Once we get control of the outbreak, there will be a surge of activity as people return to work, shopping, and social activities. If you had a part-time job before the downturn, be sure to touch base with your former boss. Use your connections.

Prepare for the growth industries and occupations.

According to the U.S. Bureau of Labor Statistics, industries with the strongest labor demand (before the outbreak) were expected to be health care and social services; education; construction; leisure and hospitality; and professional and business services.

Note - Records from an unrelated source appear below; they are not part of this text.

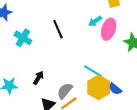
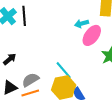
black line: (58, 29) -> (24, 16), moved

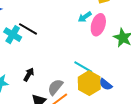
black line: (24, 16) -> (28, 29), turned -36

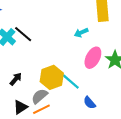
pink ellipse: (98, 25) -> (93, 58), moved
yellow hexagon: (89, 83) -> (52, 77), moved

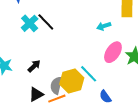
yellow hexagon: (52, 77) -> (72, 81), moved
gray semicircle: (40, 96) -> (56, 85), turned -42

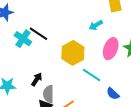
yellow hexagon: (72, 81) -> (73, 53), moved
gray semicircle: (56, 85) -> (48, 94), moved

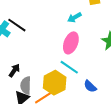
pink ellipse: (111, 49) -> (71, 43), moved
yellow hexagon: (73, 53) -> (55, 83), moved

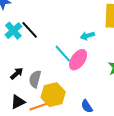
cyan line: (69, 67) -> (63, 54), moved
gray semicircle: (26, 85) -> (35, 79), moved

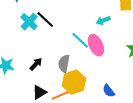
pink ellipse: (78, 60) -> (96, 45), turned -55
gray semicircle: (35, 79) -> (64, 64), moved

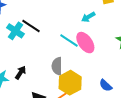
black arrow: (36, 64) -> (20, 73), moved

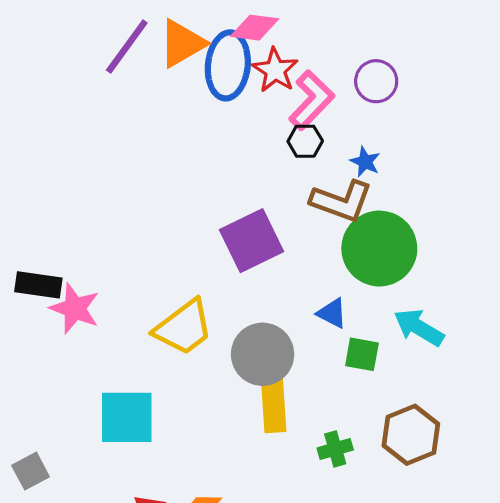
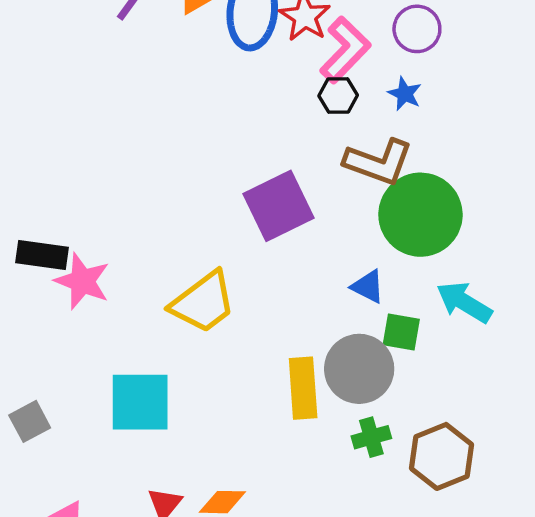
blue star: (365, 162) -> (405, 94), moved
gray circle: (263, 354) -> (359, 369), moved
brown hexagon: (411, 435) -> (442, 456), moved
gray square: (31, 471) -> (30, 421), moved

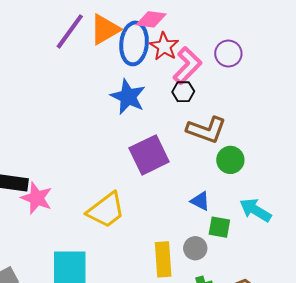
blue star: (405, 94) -> (128, 97), moved, size x1.8
green circle: (420, 215) -> (230, 160), size x0.6
gray circle: (359, 369) -> (195, 248), size x0.6

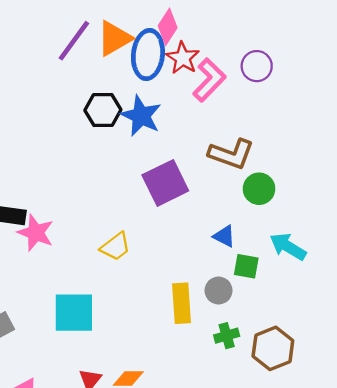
pink diamond: (151, 19) -> (168, 27), turned -64
black hexagon: (183, 92) -> (103, 110), moved, size x1.4
yellow trapezoid: (106, 210) -> (116, 247), size x0.7

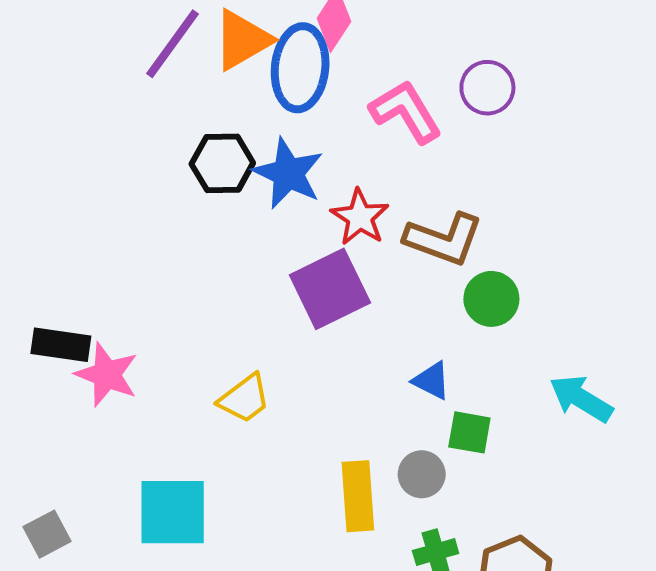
red star: (183, 58) -> (360, 217), moved
pink L-shape: (209, 80) -> (406, 112), turned -75
cyan arrow: (288, 247) -> (581, 399), moved

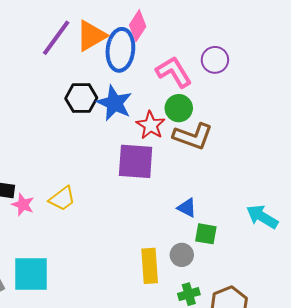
purple square: (330, 289) -> (136, 161), turned 30
green circle: (491, 299) -> (179, 108), moved
pink star: (107, 375) -> (23, 205), size x0.7
yellow trapezoid: (244, 399) -> (62, 199), moved
cyan square: (173, 512) -> (31, 274), moved

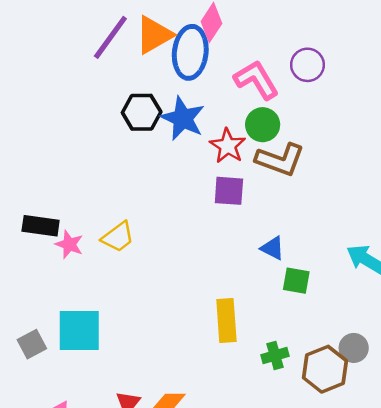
purple square: (136, 161) -> (229, 191), moved, size x0.7
gray circle: (182, 255) -> (354, 348), moved

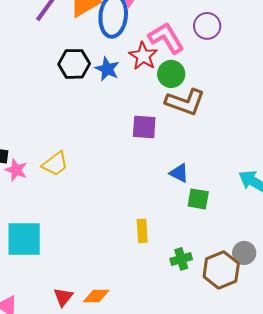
blue star: (183, 118) -> (107, 69), size x0.7
red star: (228, 146) -> (143, 56), moved
yellow rectangle: (226, 321) -> (142, 231), size x0.7

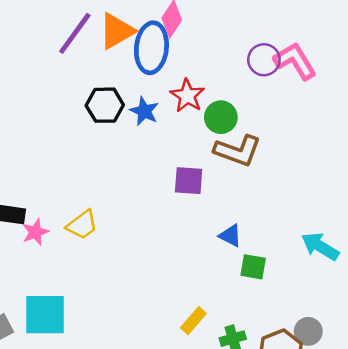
pink L-shape: (166, 38) -> (295, 61), moved
pink star: (16, 170) -> (35, 232), turned 30
yellow rectangle: (142, 231) -> (193, 321), moved, turned 45

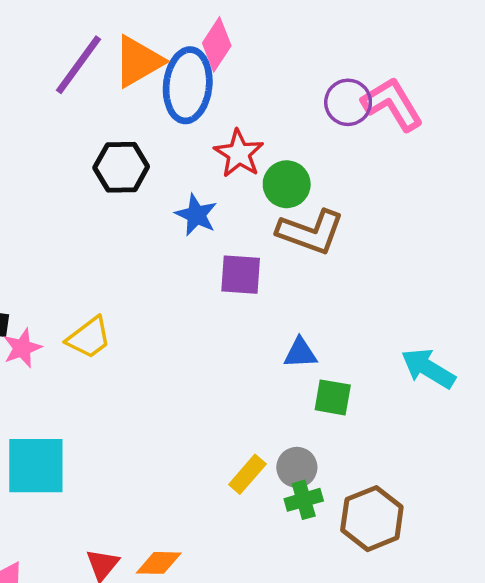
blue star: (144, 111) -> (196, 215), moved
blue triangle: (230, 236) -> (300, 353), turned -30
gray circle: (308, 331) -> (297, 467), moved

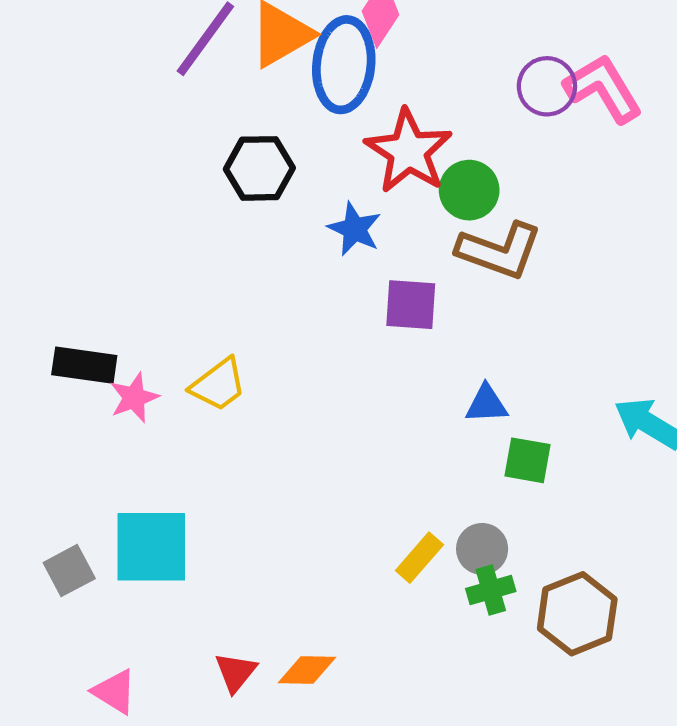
red star: (239, 154) -> (409, 151), size x1.4

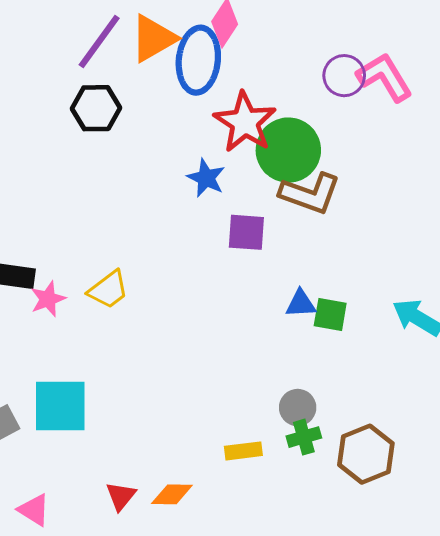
black hexagon: (259, 168) -> (96, 108), moved
green circle: (469, 190) -> (288, 150), size x1.5
green square: (527, 460) -> (330, 314), moved
yellow rectangle: (419, 558) -> (243, 451), moved, turned 42

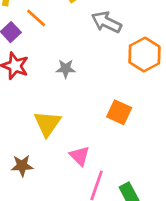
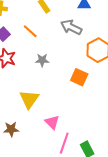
orange line: (36, 18) -> (30, 31), moved
orange square: (119, 112) -> (79, 77), moved

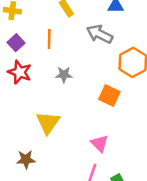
orange line: (30, 31) -> (49, 39), turned 49
pink triangle: (52, 122) -> (100, 143), moved

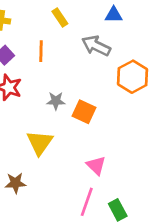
gray star: (64, 75) -> (56, 101), moved
orange square: (109, 96) -> (84, 112), moved

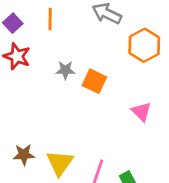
yellow triangle: (40, 143) -> (60, 163), moved
pink triangle: (96, 165) -> (141, 112), moved

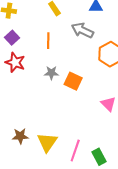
orange line: (50, 19) -> (48, 41), moved

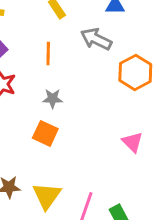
orange square: (73, 81) -> (45, 133), moved

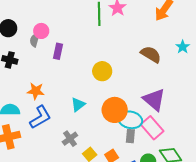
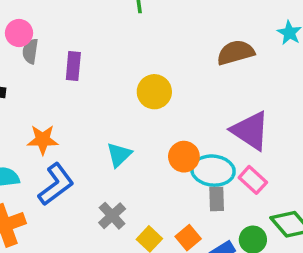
pink circle: (41, 31) -> (19, 33), moved
brown semicircle: (151, 54) -> (236, 53), turned -40
orange circle: (115, 110) -> (184, 157), size x0.7
pink rectangle: (152, 128) -> (253, 180), size x0.7

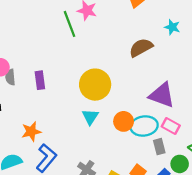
yellow circle: (154, 92) -> (95, 85), size x1.4
cyan triangle: (119, 155) -> (90, 117), moved
gray rectangle: (217, 199) -> (159, 147), moved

The fastest growing occupations were expected to include home health aides; personal care workers; occupational therapists; physician assistants; nurse practitioners; speech and language pathologists; information security workers; and statisticians.

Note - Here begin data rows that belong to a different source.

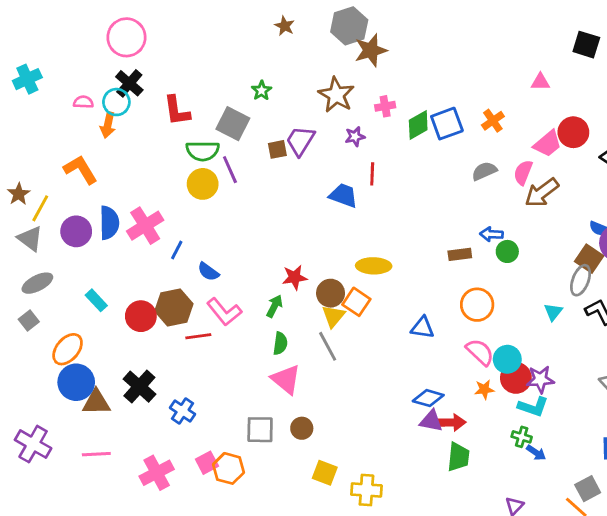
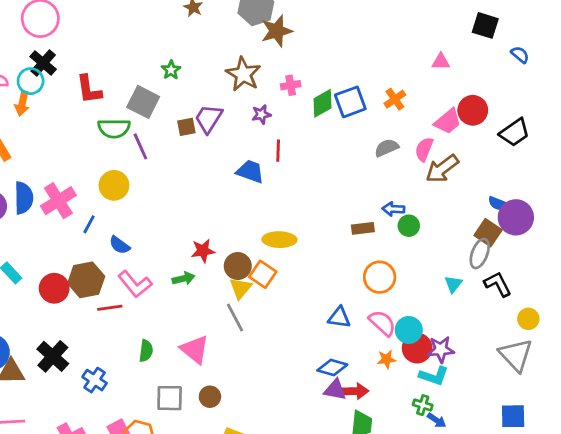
yellow circle: (203, 184) -> (114, 185), moved
green arrow: (274, 306) -> (184, 279), turned 50
blue triangle: (422, 328) -> (339, 317), moved
green semicircle: (280, 343) -> (146, 351), moved

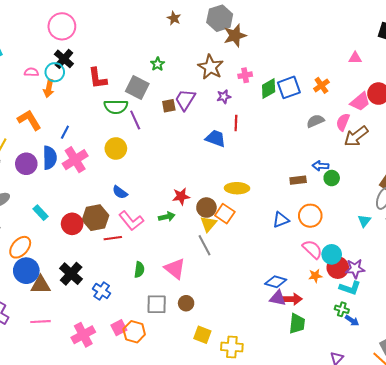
blue line: (89, 224) -> (65, 132), moved
blue triangle: (339, 317) -> (281, 220), moved, turned -30

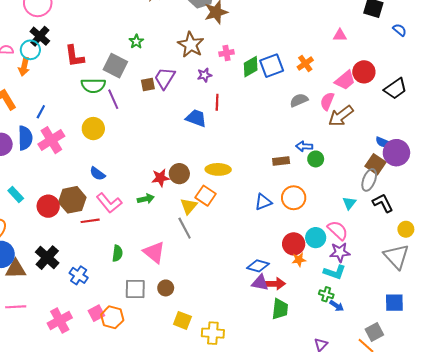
brown circle: (206, 208) -> (179, 174), moved
pink semicircle: (312, 249) -> (338, 230), moved
red circle: (338, 268) -> (294, 244), moved

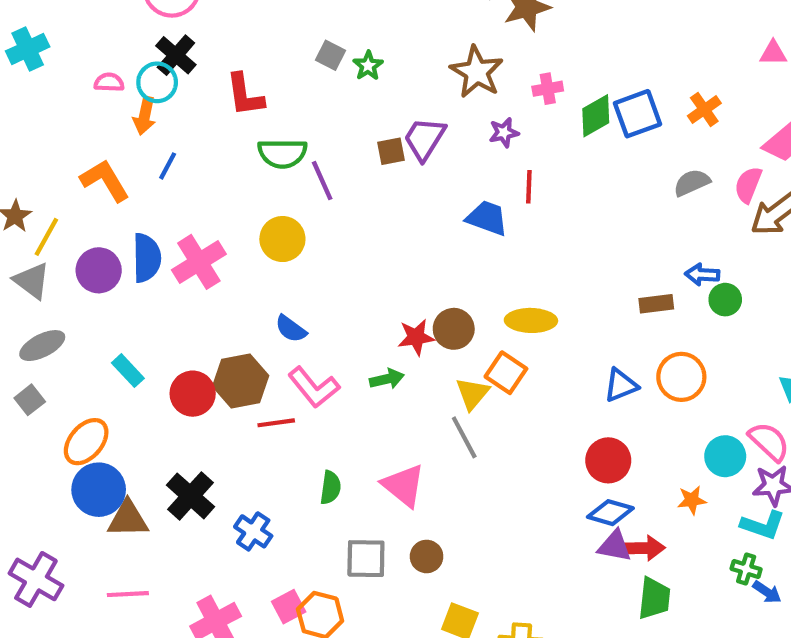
gray square: (115, 66) -> (330, 55), moved, size x0.6
blue line: (41, 112) -> (168, 166), moved
red circle: (294, 244) -> (608, 460), moved

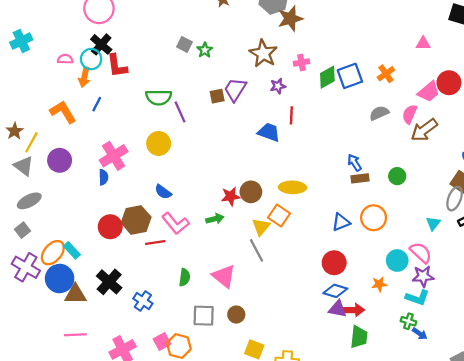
red L-shape: (245, 95) -> (117, 66), moved
blue semicircle: (147, 258) -> (103, 177), moved, size x0.6
blue arrow: (702, 275) -> (354, 163), moved, turned 54
cyan rectangle: (128, 371) -> (72, 250), moved
purple cross: (36, 579) -> (26, 267), moved

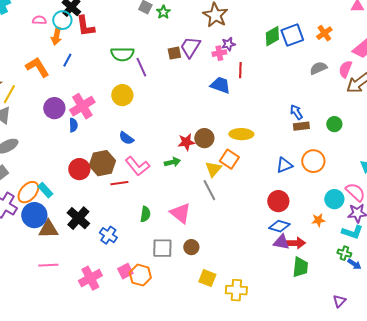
pink cross: (302, 62) -> (219, 53), moved
purple circle: (60, 160) -> (54, 108), moved

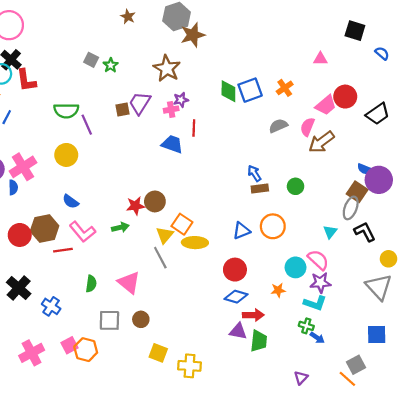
green diamond: (272, 36) -> (228, 91), turned -60
yellow ellipse: (241, 134) -> (195, 243), moved
purple triangle: (281, 242) -> (238, 331), moved

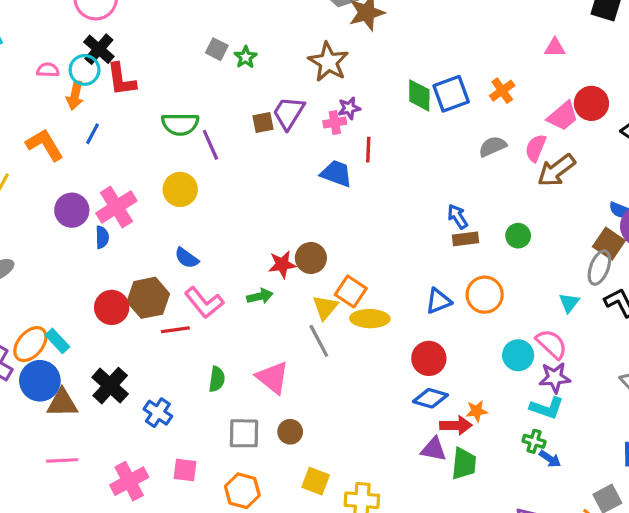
orange star: (278, 290) -> (477, 411), moved
pink square: (69, 345) -> (185, 470), turned 35
orange hexagon: (86, 350) -> (242, 491), moved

Once the economy starts to grow again, these industries and occupations will likely lead the way.

Lighten your financial burdens now.

Finally, if you are currently paying on a federal student loan, or expect to be soon, pursue the student loan relief available through the CARES Act. It allows most borrowers with federal student loans to halt their monthly payments through September 30. In addition, the Act allocates funds to colleges and universities to distribute to provide emergency financial aid grants to students for specific expenses related to campus shutdowns because of the outbreak. Here’s the link to a nice summary by the Consumer Financial Protection Bureau. Contact your loan servicer for more information.

If you were laid off from a job or can’t work because you have the virus or are caring for someone who does, apply for unemployment insurance. The CARES Act greatly expands access to benefits to include the self-employed and gig workers). The Act also increases the amount you can received by $600 per week over the state maximum and increases the time you can claim benefits. The U.S. Department of Labor also has a very helpful site.